DATASET ENTRIES:

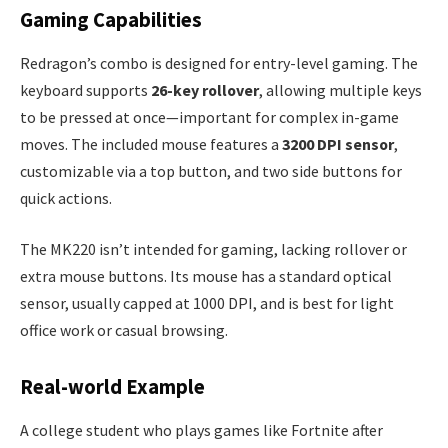
Gaming Capabilities
Redragon’s combo is designed for entry-level gaming. The
keyboard supports
26-key rollover
, allowing multiple keys
to be pressed at once—important for complex in-game
moves. The included mouse features a
3200 DPI sensor
,
customizable via a top button, and two side buttons for
quick actions.
The MK220 isn’t intended for gaming, lacking rollover or
extra mouse buttons. Its mouse has a standard optical
sensor, usually capped at 1000 DPI, and is best for light
office work or casual browsing.
Real-world Example
A college student who plays games like Fortnite after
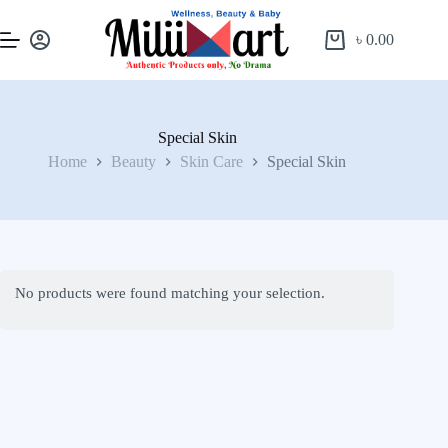
৳
0.00
Special Skin
Home
Beauty
Skin Care
Special Skin
No products were found matching your selection.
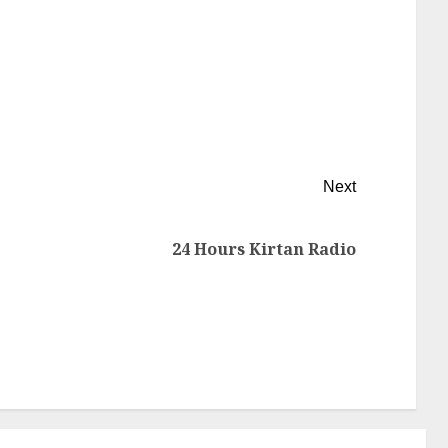
Next
24 Hours Kirtan Radio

WORK ORDER: Could you set down the records above word for word, without any of the pictures?

SOLVED PROBLEM:
Gaming Capabilities
Redragon’s combo is designed for entry-level gaming. The
keyboard supports
26-key rollover
, allowing multiple keys
to be pressed at once—important for complex in-game
moves. The included mouse features a
3200 DPI sensor
,
customizable via a top button, and two side buttons for
quick actions.
The MK220 isn’t intended for gaming, lacking rollover or
extra mouse buttons. Its mouse has a standard optical
sensor, usually capped at 1000 DPI, and is best for light
office work or casual browsing.
Real-world Example
A college student who plays games like Fortnite after
৳
0.00
Special Skin
Home
Beauty
Skin Care
Special Skin
No products were found matching your selection.
Next
24 Hours Kirtan Radio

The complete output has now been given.